Hong Kong – a city of banks, restaurants, designer stores,
and an infinite number of high raise apartment buildings. The public transportation is wonderfully
efficient and with my prepaid Octopus card all I have to do is to tap my card
to the reader on any form of transportation and the fee is automatically
deducted, although since I’m an “elderly” the fee is very low – it’s even free
to ride the Star ferry across the harbor, which everyone should do at least
once in their life. It’s still a
thrilling ride, even if the harbor is much small than it was twenty years ago,
and the boat traffic is much less.
Hong Kong is all about making money and spending money, and
eating; eating everything and anything, as long as it is fresh. For example, I ate goose intestines, duck
tongues, and the fallopian tubes of a frog-like animal. But more familiar types of food are even more
delicious (to me); roast goose, barbecue pork, steamed whole fish, and of course
we ate a lot of dim sum. I love dim sum,
not just the food itself but the ambiance – people sitting at tables with
strangers reading their newspapers, drinking tea, passing time. Of course the newer fancier restaurants lack
this slow pace, but even at these places I don’t feel rushed.

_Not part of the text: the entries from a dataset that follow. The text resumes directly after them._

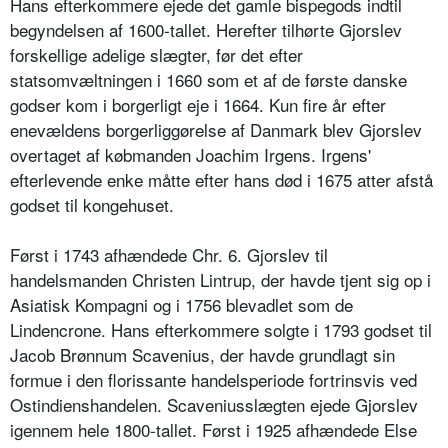
Hans efterkommere ejede det gamle bispegods indtil
begyndelsen af 1600-tallet. Herefter tilhørte Gjorslev
forskellige adelige slægter, før det efter
statsomvæltningen i 1660 som et af de første danske
godser kom i borgerligt eje i 1664. Kun fire år efter
enevældens borgerliggørelse af Danmark blev Gjorslev
overtaget af købmanden Joachim Irgens. Irgens'
efterlevende enke måtte efter hans død i 1675 atter afstå
godset til kongehuset.
Først i 1743 afhændede Chr. 6. Gjorslev til
handelsmanden Christen Lintrup, der havde tjent sig op i
Asiatisk Kompagni og i 1756 blevadlet som de
Lindencrone. Hans efterkommere solgte i 1793 godset til
Jacob Brønnum Scavenius, der havde grundlagt sin
formue i den florissante handelsperiode fortrinsvis ved
Ostindienshandelen. Scaveniusslægten ejede Gjorslev
igennem hele 1800-tallet. Først i 1925 afhændede Else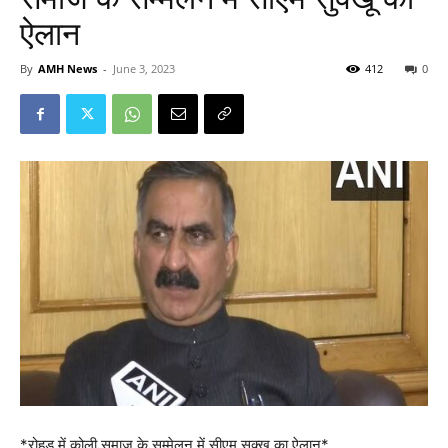
ऐलान
By
AMH News
-
June 3, 2023
412
0
*रोहड़ू में कोली समाज के सम्मेलन में सीएम सुक्खू का ऐलान*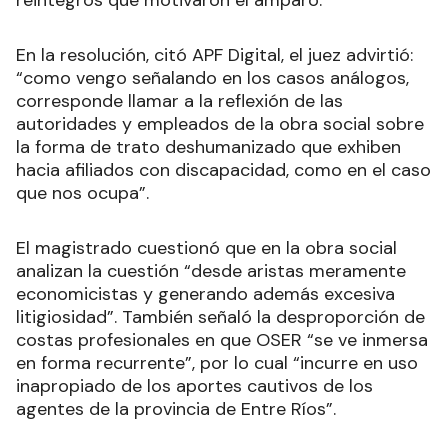
reintegros que motivaron el amparo.
En la resolución, citó APF Digital, el juez advirtió:
“como vengo señalando en los casos análogos,
corresponde llamar a la reflexión de las
autoridades y empleados de la obra social sobre
la forma de trato deshumanizado que exhiben
hacia afiliados con discapacidad, como en el caso
que nos ocupa”.
El magistrado cuestionó que en la obra social
analizan la cuestión “desde aristas meramente
economicistas y generando además excesiva
litigiosidad”. También señaló la desproporción de
costas profesionales en que OSER “se ve inmersa
en forma recurrente”, por lo cual “incurre en uso
inapropiado de los aportes cautivos de los
agentes de la provincia de Entre Ríos”.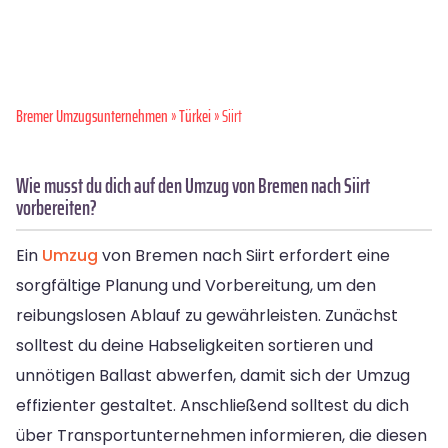
Bremer Umzugsunternehmen
»
Türkei
» Siirt
Wie musst du dich auf den Umzug von Bremen nach Siirt
vorbereiten?
Ein
Umzug
von Bremen nach Siirt erfordert eine
sorgfältige Planung und Vorbereitung, um den
reibungslosen Ablauf zu gewährleisten. Zunächst
solltest du deine Habseligkeiten sortieren und
unnötigen Ballast abwerfen, damit sich der Umzug
effizienter gestaltet. Anschließend solltest du dich
über Transportunternehmen informieren, die diesen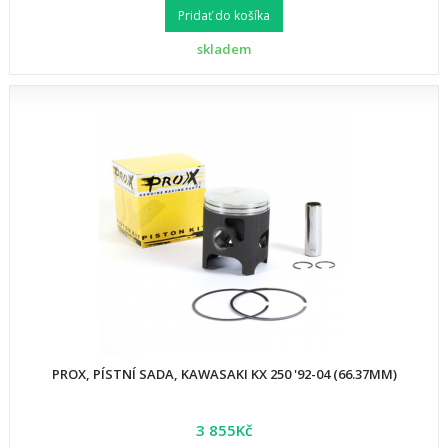
Pridať do košíka
skladem
PROX, PÍSTNÍ SADA, KAWASAKI KX 250 '92-04 (66.37MM)
3 855Kč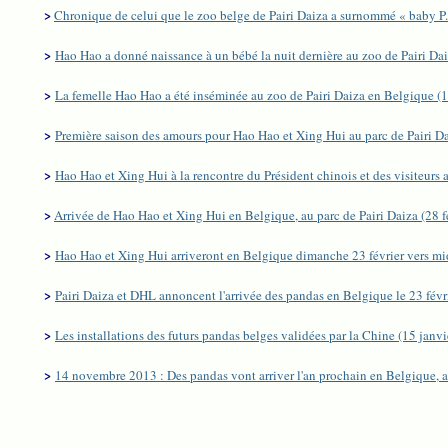
>
Chronique de celui que le zoo belge de Pairi Daiza a surnommé « baby P. »
>
Hao Hao a donné naissance à un bébé la nuit dernière au zoo de Pairi Da
>
La femelle Hao Hao a été inséminée au zoo de Pairi Daiza en Belgique (1
>
Première saison des amours pour Hao Hao et Xing Hui au parc de Pairi D
>
Hao Hao et Xing Hui à la rencontre du Président chinois et des visiteurs a
>
Arrivée de Hao Hao et Xing Hui en Belgique, au parc de Pairi Daiza (28 f
>
Hao Hao et Xing Hui arriveront en Belgique dimanche 23 février vers mid
>
Pairi Daiza et DHL annoncent l'arrivée des pandas en Belgique le 23 févr
>
Les installations des futurs pandas belges validées par la Chine (15 janv
>
14 novembre 2013 : Des pandas vont arriver l'an prochain en Belgique, a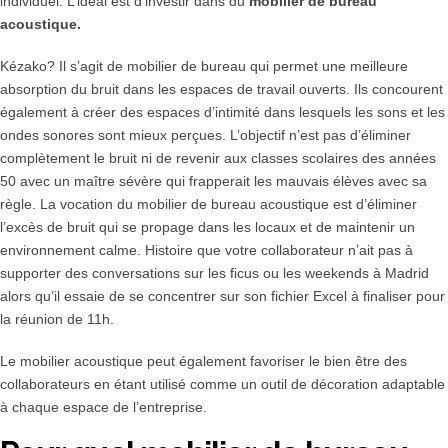
individuel. L’idéal est d’investir dans du
mobilier de bureau
acoustique.
Kézako? Il s’agit de mobilier de bureau qui permet une meilleure
absorption du bruit dans les espaces de travail ouverts. Ils concourent
également à créer des espaces d’intimité dans lesquels les sons et les
ondes sonores sont mieux perçues. L’objectif n’est pas d’éliminer
complètement le bruit ni de revenir aux classes scolaires des années
50 avec un maître sévère qui frapperait les mauvais élèves avec sa
règle. La vocation du mobilier de bureau acoustique est d’éliminer
l’excès de bruit qui se propage dans les locaux et de maintenir un
environnement calme. Histoire que votre collaborateur n’ait pas à
supporter des conversations sur les ficus ou les weekends à Madrid
alors qu’il essaie de se concentrer sur son fichier Excel à finaliser pour
la réunion de 11h.
Le mobilier acoustique peut également favoriser le bien être des
collaborateurs en étant utilisé comme un outil de décoration adaptable
à chaque espace de l’entreprise.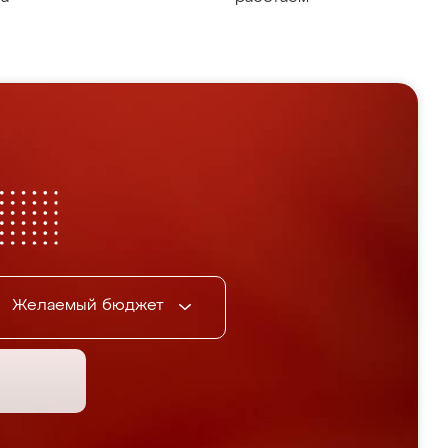
Желаемый бюджет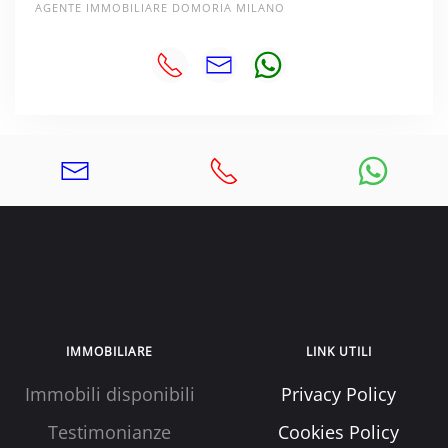
AGENTE IMMOBILIARE DOMORIA MILANO
IMMOBILIARE
LINK UTILI
Immobili disponibili
Privacy Policy
Testimonianze
Cookies Policy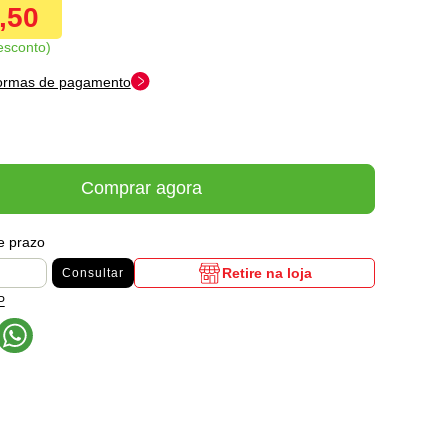
4,50
esconto
formas de pagamento
Comprar agora
 e prazo
Retire na loja
Consultar
P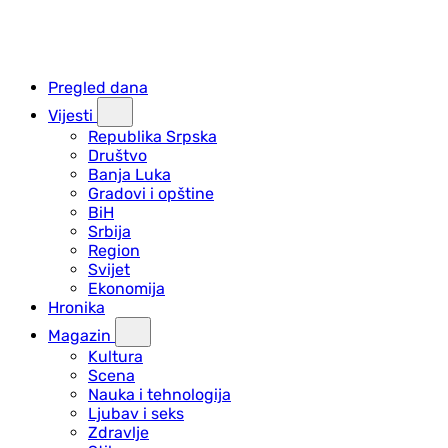
Pregled dana
Vijesti
Republika Srpska
Društvo
Banja Luka
Gradovi i opštine
BiH
Srbija
Region
Svijet
Ekonomija
Hronika
Magazin
Kultura
Scena
Nauka i tehnologija
Ljubav i seks
Zdravlje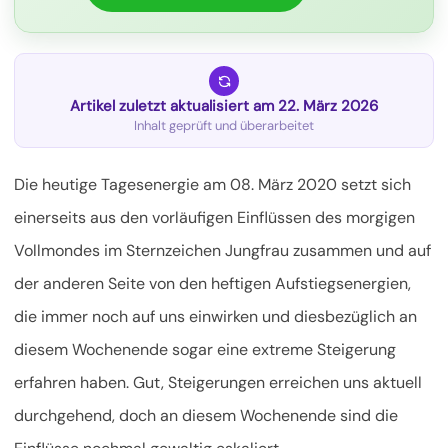
Artikel zuletzt aktualisiert am 22. März 2026
Inhalt geprüft und überarbeitet
Die heutige Tagesenergie am 08. März 2020 setzt sich
einerseits aus den vorläufigen Einflüssen des morgigen
Vollmondes im Sternzeichen Jungfrau zusammen und auf
der anderen Seite von den heftigen Aufstiegsenergien,
die immer noch auf uns einwirken
und diesbezüglich an
diesem Wochenende sogar eine extreme Steigerung
erfahren haben. Gut, Steigerungen erreichen uns aktuell
durchgehend, doch an diesem Wochenende sind die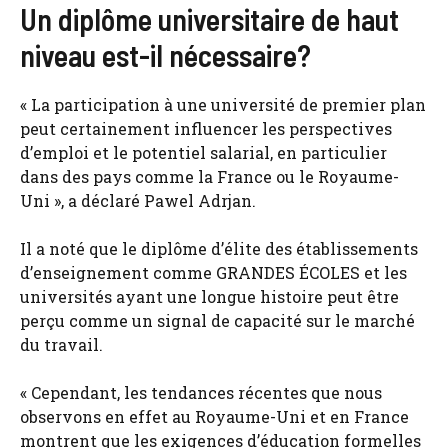
Un diplôme universitaire de haut
niveau est-il nécessaire?
« La participation à une université de premier plan
peut certainement influencer les perspectives
d’emploi et le potentiel salarial, en particulier
dans des pays comme la France ou le Royaume-
Uni », a déclaré Pawel Adrjan.
Il a noté que le diplôme d’élite des établissements
d’enseignement comme GRANDES ÉCOLES et les
universités ayant une longue histoire peut être
perçu comme un signal de capacité sur le marché
du travail.
« Cependant, les tendances récentes que nous
observons en effet au Royaume-Uni et en France
montrent que les exigences d’éducation formelles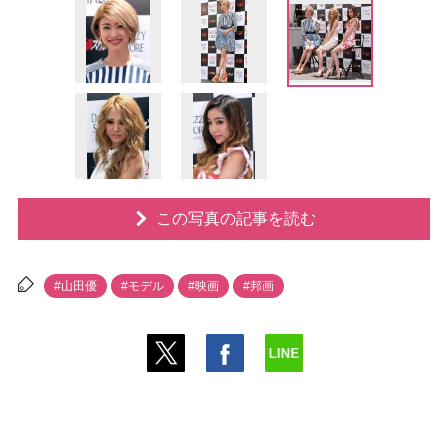
この写真の記事を読む
#山田優
#モデル
#映画
#邦画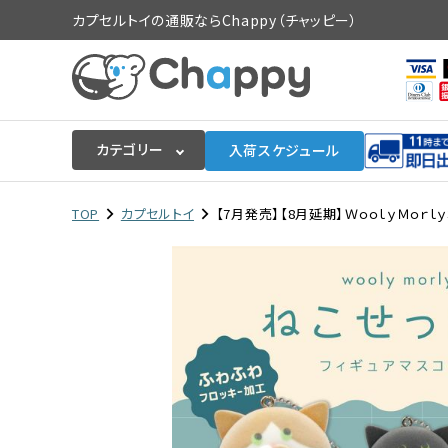
カプセルトイの通販ならChappy（チャッピー）
カテゴリー
入荷スケジュール
ログイン
会員登録
TOP
カプセルトイ
【7月発売】【8月延期】ＷｏｏｌｙＭｏｒｌ
入荷スケジュールをチェック
カプセルトイマシン本体
カプセルトイ
販促用空カプセル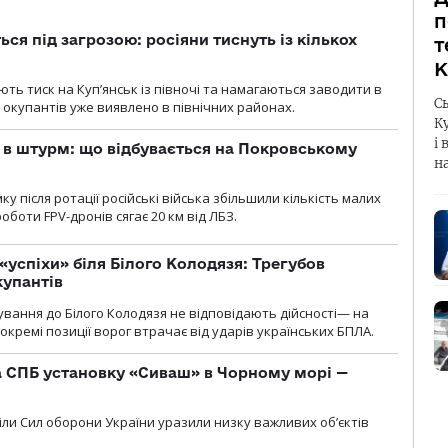
п
ся під загрозою: росіяни тиснуть із кількох
т
К
ють тиск на Куп’янськ із півночі та намагаються заводити в
С
у окупантів уже виявлено в північних районах.
К
і 
 в штурм: що відбувається на Покровському
н
 після ротації російські війська збільшили кількість малих
оботи FPV-дронів сягає 20 км від ЛБЗ.
«успіхи» біля Білого Колодязя: Трегубов
купантів
сування до Білого Колодязя не відповідають дійсності— на
кремі позиції ворог втрачає від ударів українських БПЛА.
 СПБ установку «Сиваш» в Чорному морі —
діли Сил оборони України уразили низку важливих об’єктів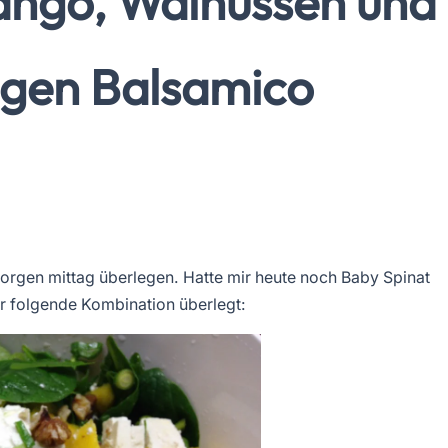
Mango, Walnüssen und
igen Balsamico
morgen mittag überlegen. Hatte mir heute noch Baby Spinat
r folgende Kombination überlegt: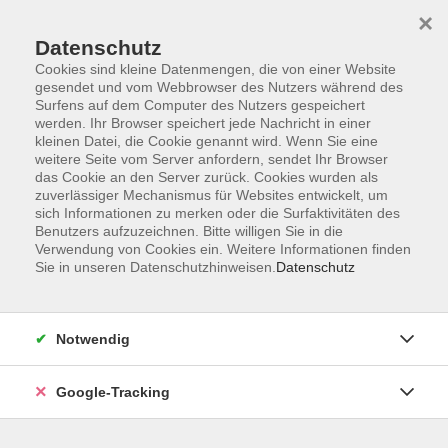
×
Datenschutz
Cookies sind kleine Datenmengen, die von einer Website
gesendet und vom Webbrowser des Nutzers während des
Surfens auf dem Computer des Nutzers gespeichert
Skip to main content
werden. Ihr Browser speichert jede Nachricht in einer
kleinen Datei, die Cookie genannt wird. Wenn Sie eine
weitere Seite vom Server anfordern, sendet Ihr Browser
Der Kurs konnte nicht gefunden werden.
das Cookie an den Server zurück. Cookies wurden als
zuverlässiger Mechanismus für Websites entwickelt, um
sich Informationen zu merken oder die Surfaktivitäten des
Benutzers aufzuzeichnen. Bitte willigen Sie in die
Verwendung von Cookies ein. Weitere Informationen finden
Sie in unseren Datenschutzhinweisen.
Datenschutz
AGB
Datenschutzerklärung
Barrierefreiheitserklärung
Notwendig
Widerrufsbelehrung
Impressum
Google-Tracking
Widerruf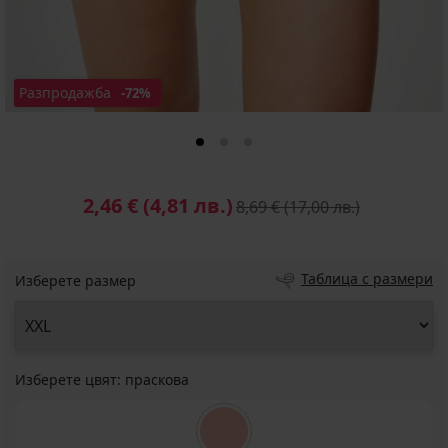
Разпродажба
-72%
2,46 €
(4,81 лв.)
8,69 €
(17,00 лв.)
Таблица с размери
Изберете размер
Изберете цвят:
праскова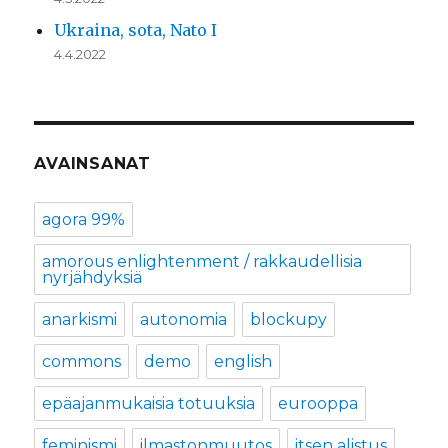
Ukraina, sota, Nato I
4.4.2022
AVAINSANAT
agora 99%
amorous enlightenment / rakkaudellisia
nyrjähdyksiä
anarkismi
autonomia
blockupy
commons
demo
english
epäajanmukaisia totuuksia
eurooppa
feminismi
ilmastonmuutos
itsen alistus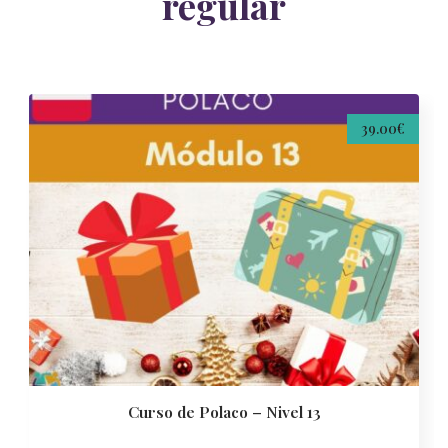
regular
39.00€
Curso de Polaco – Nivel 13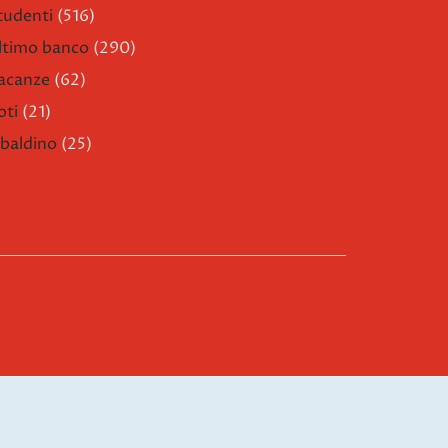
tudenti
(516)
ltimo banco
(290)
acanze
(62)
oti
(21)
ibaldino
(25)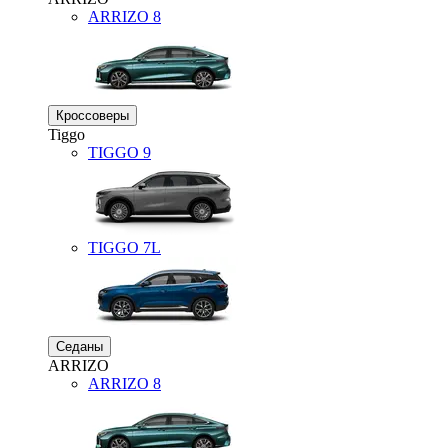
ARRIZO 8
Кроссоверы
Tiggo
TIGGO
9
TIGGO
7L
Седаны
ARRIZO
ARRIZO 8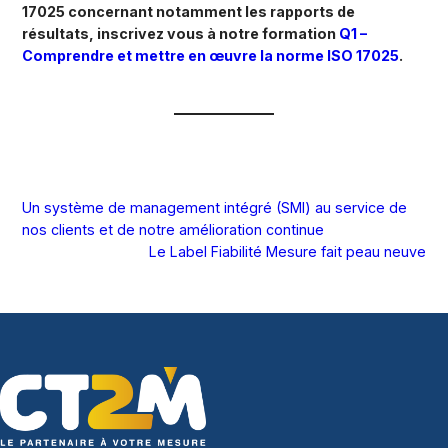
17025 concernant notamment les rapports de
résultats, inscrivez vous à notre formation
Q1 –
Comprendre et mettre en œuvre la norme ISO 17025
.
Un système de management intégré (SMI) au service de
nos clients et de notre amélioration continue
Le Label Fiabilité Mesure fait peau neuve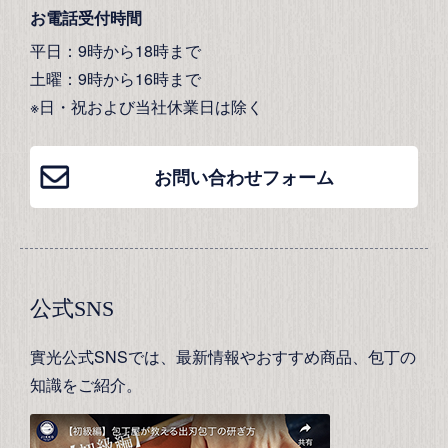
お電話受付時間
平日：9時から18時まで
土曜：9時から16時まで
※日・祝および当社休業日は除く
お問い合わせフォーム
公式SNS
實光公式SNSでは、最新情報やおすすめ商品、包丁の
知識をご紹介。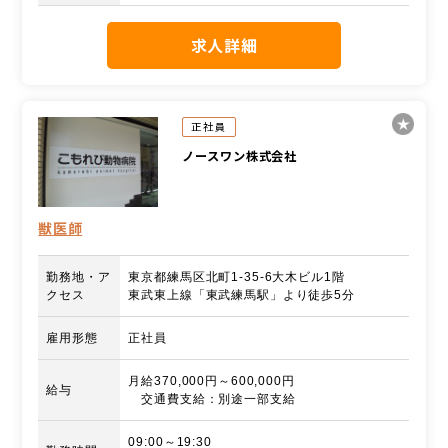
求人詳細
正社員
ノースワン株式会社
獣医師
勤務地・ア
東京都練馬区北町1-35-6大木ビル1階
クセス
東武東上線「東武練馬駅」より徒歩5分
雇用形態
正社員
月給370,000円～600,000円
給与
交通費支給：別途一部支給
09:00～19:30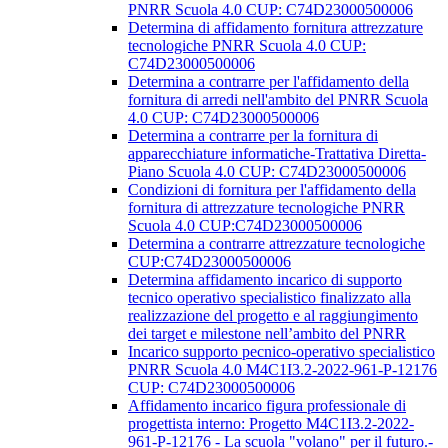
PNRR Scuola 4.0 CUP: C74D23000500006
Determina di affidamento fornitura attrezzature
tecnologiche PNRR Scuola 4.0 CUP:
C74D23000500006
Determina a contrarre per l'affidamento della
fornitura di arredi nell'ambito del PNRR Scuola
4.0 CUP: C74D23000500006
Determina a contrarre per la fornitura di
apparecchiature informatiche-Trattativa Diretta-
Piano Scuola 4.0 CUP: C74D23000500006
Condizioni di fornitura per l'affidamento della
fornitura di attrezzature tecnologiche PNRR
Scuola 4.0 CUP:C74D23000500006
Determina a contrarre attrezzature tecnologiche
CUP:C74D23000500006
Determina affidamento incarico di supporto
tecnico operativo specialistico finalizzato alla
realizzazione del progetto e al raggiungimento
dei target e milestone nell’ambito del PNRR
Incarico supporto pecnico-operativo specialistico
PNRR Scuola 4.0 M4C1I3.2-2022-961-P-12176
CUP: C74D23000500006
Affidamento incarico figura professionale di
progettista interno: Progetto M4C1I3.2-2022-
961-P-12176 - La scuola "volano" per il futuro.-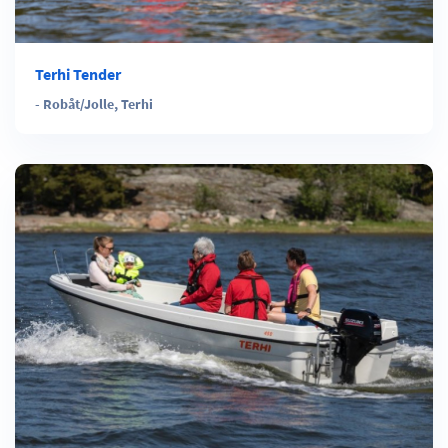
Terhi Tender
-
Robåt/Jolle
,
Terhi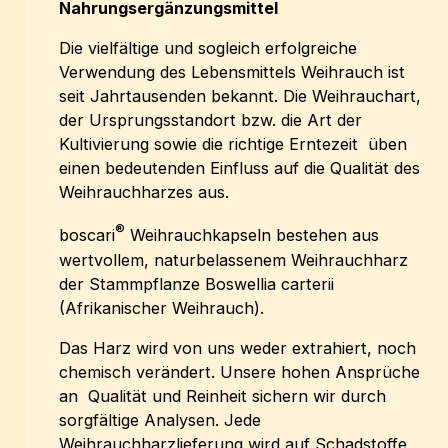
Nahrungsergänzungsmittel
Die vielfältige und sogleich erfolgreiche
Verwendung des Lebensmittels Weihrauch ist
seit Jahrtausenden bekannt. Die Weihrauchart,
der Ursprungsstandort bzw. die Art der
Kultivierung sowie die richtige Erntezeit üben
einen bedeutenden Einfluss auf die Qualität des
Weihrauchharzes aus.
®
boscari
Weihrauchkapseln bestehen aus
wertvollem, naturbelassenem Weihrauchharz
der Stammpflanze Boswellia carterii
(Afrikanischer Weihrauch).
Das Harz wird von uns weder extrahiert, noch
chemisch verändert. Unsere hohen Ansprüche
an Qualität und Reinheit sichern wir durch
sorgfältige Analysen. Jede
Weihrauchharzlieferung wird auf Schadstoffe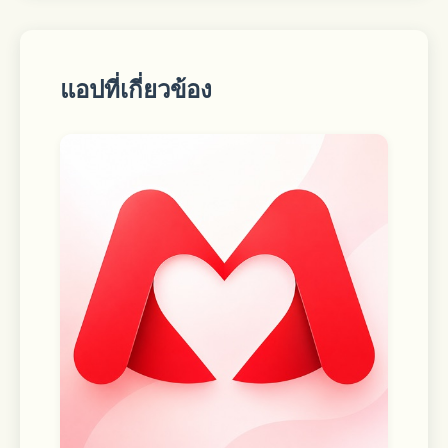
Delivery 
From a local store straight to your 
แอปที่เกี่ยวข้อง
door. For those need-it-now 
moments, choose Express delivery to 
get your order in as little as one 
hour.* 
*Restrictions and fees apply. 
Shipping 
Fast two-day shipping, dropped off 
by FedEx or UPS. Eligible orders over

The streets in some parts of town are lined with designer
shops and outside these shops there are lines of people waiting to get in,
mostly mainland Chinese with money to burn.
On the Star ferry I saw women with bags – lots of bags - from Chanel,
Burberry, Prada, and numerous other high priced stores. All that money is driving up the cost of
real estate here, so that apartments rent for thousands of (US) dollars a
month, and sell for millions.
Get on a ferry to an outlying island, or a bus to the peak,
and in half an hour you are hiking in the country. Our first day in Hong Kong the weather and
visibility were great so we took a bus to the peak (the tram has become too
popular with mainland tourists now), and hiked from Victoria Peak to the top of
High West, another peak with a spectacular view and no buildings. While we were climbing the hill that song
from the old movie Love is a many
splendored thing kept playing in my head: “once on a high and windy hill
two lovers kissed…” But Nonnie didn’t
want to kiss in front of the other hikers.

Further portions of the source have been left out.